Will the Government of Kenya (GoK) be able to raise a large army whose soldiers remain faithful to the corrupt feckless elite in Nairobi? Will these newly trained Kenyan soldiers ask disquieting questions like why is SNA in Kenya and why should Kenyans die to “save” a Somali who wants to be ruled by al-Shabaab? Will the newly trained Kenyan soldiers rebel against the GoK elite and overthrow the government? If this happens, will these soldiers justify the overthrow of the Kenyan government as a revolution against the old order? If that is the case, doesn’t al-Shabaab deserve credit for successfully initiating a revolution in Somalia and Kenya?
The questions above are good for scenario generations, but they also poke holes to the existing mainstream narrative and they will therefore be frowned upon. If these questions based on hypothetical future scenarios challenge existing meta-narrative, the current power structures would use gate-keeping to discourage people from asking them or even thinking about them or even thinking outside the mainstream meta-narrative i.e thinking outside the box.
Gatekeeping
Interestingly, some of these securocrats are veterans of the so-called War on Drugs – a war which America lost.
Nakibus Lakara aptly described AMISOM as a war fighting mission, and its mission is simple and clear-cut: to ensure that al-Shabaab does not overthrow the Federal Government of Somalia (FGS). AMISOM is not engaged in promoting a counter-myth against Sunni Islam. In other words, AMISOM and its current iteration, ATMIS, is not responsible for what Americans call counter-messaging i.e promoting a new myth about an American-approved version of Islam. By deduction, it is evident that the information warfare waged against al-Shabaab has failed and gatekeeping has failed in Somalia.

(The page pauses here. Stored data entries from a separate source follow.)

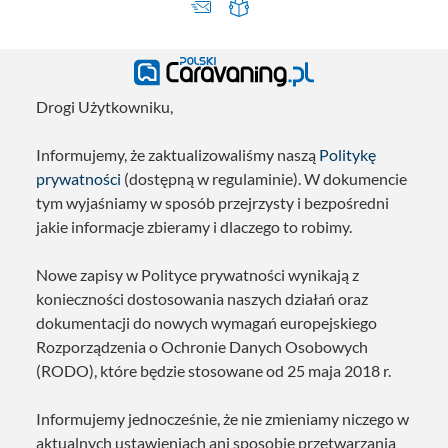
Drogi Użytkowniku,
Informujemy, że zaktualizowaliśmy naszą
Politykę
prywatności
(dostępną w regulaminie). W dokumencie
tym wyjaśniamy w sposób przejrzysty i bezpośredni
jakie informacje zbieramy i dlaczego to robimy.
Nowe zapisy w Polityce prywatności wynikają z
konieczności dostosowania naszych działań oraz
dokumentacji do nowych wymagań europejskiego
Rozporządzenia o Ochronie Danych Osobowych
(RODO), które będzie stosowane od 25 maja 2018 r.
Informujemy jednocześnie, że nie zmieniamy niczego w
aktualnych ustawieniach ani sposobie przetwarzania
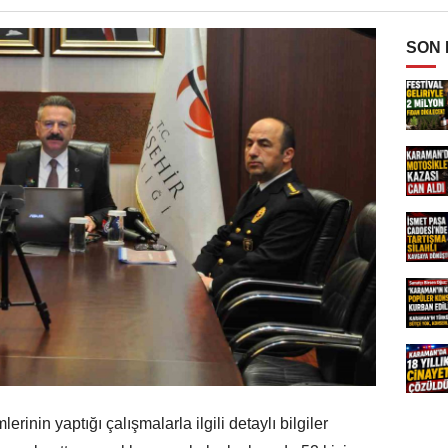
SON
rinin yaptığı çalışmalarla ilgili detaylı bilgiler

Thomas Zeitoff, a self-declared expert in Public Affairs, is an advocate of gatekeeping and blames people for seeking for information outside the mainstream media (MSM). According to the former FBI agent and discredited propagandist famous for the character assassination campaign of propornot, Clint Watts, people should trust information provided by MSM because MSM provides filtered news that aligns well with the official narrative. Both Zeitoff and Watts blame social media for providing alternative sources of information beyond the “acceptable mainstream information”, and they argue that this has affected politics because it has allowed “unvetted” politicians to engage the people.
AMISOM and its current iteration, ATMIS, is not responsible for what Americans call counter-messaging i.e promoting a new myth about an American-approved version of Islam. By deduction, it is evident that the information warfare waged against al-Shabaab has failed and gatekeeping has failed in Somalia.

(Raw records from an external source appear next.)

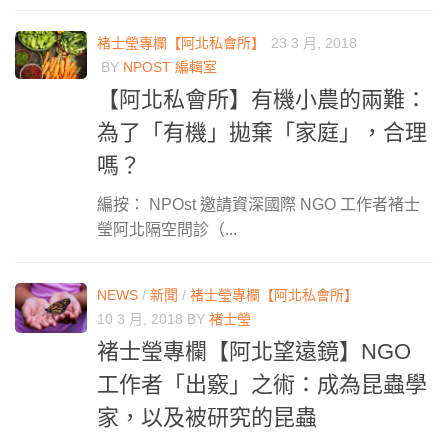
褚士瑩專欄【阿北私會所】
23 3 月, 2018
BY
NPOST 編輯室
【阿北私會所】有機小農的兩難：
為了「有機」拋棄「家庭」，合理
嗎？
編按： NPOst 邀請資深國際 NGO 工作者褚士
瑩阿北隔空問診（...
NEWS
/
新聞
/
褚士瑩專欄【阿北私會所】
10 3 月, 2018
BY
褚士瑩
褚士瑩專欄【阿北望遠鏡】NGO
工作者「出竅」之術：成為昆蟲學
家，以及被研究的昆蟲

According to Zeitoff, Lauren Boebert and Marjorie Taylor Green must not be allowed in mainstream American politics. So, who does he blame for not shutting out these politicians from American politics? He blames the Republican Party for lacking gatekeepers. According to Zeitoff, competitive politics must be limited to a narrow spectrum of political dialogue.
This form of gatekeeping applies to Somalia where the American policy makers and military establishment are opposed to universal suffrage for fear that Somalis would elect Islamists, and thus pave way for Islamists to take power through a democratic process, as it happened in Egypt in 2013 when the Muslim Brotherhood was voted into power.
An intrinsic value of universal suffrage is that it gives each person the feeling that (s)he is significant in electing, or not electing, the government in power. Moreover, it makes the elected government more accountable and responsive to the needs of the people as it appreciates their effort in bringing them to power. In Somalia, the American military establishment and the State Department are in favor of a caste system where 4 clans are privileged over all the other clans in Somalia. This creates a rented government that is beholden to American interests but loathed by the people. Moreover, this American-supported government has little incentive to crack down on social vices, injustices, and impunity. Basically, American gatekeeping of politics in Somalia ensures that Somalis suffer injustices from the rented FGS.
The greatest appeal of Al-Shabaab to ordinary Somalis is that it offers justice and can enforce the verdicts made by its courts. It is for this reason that Mohamed Haji Ingiriis states that to ordinary Somalis “insecurity under Al-Shabaab is far better than security under the (American-supported) federal government“. So, how does this apply to Kenya?
In Kenya, al-Shabaab operates as the defender of marginalized Somali clans who complain of victimization by the government-favored Somali clans. This partly explains how al-Shabaab fighters find residence inside Kenya.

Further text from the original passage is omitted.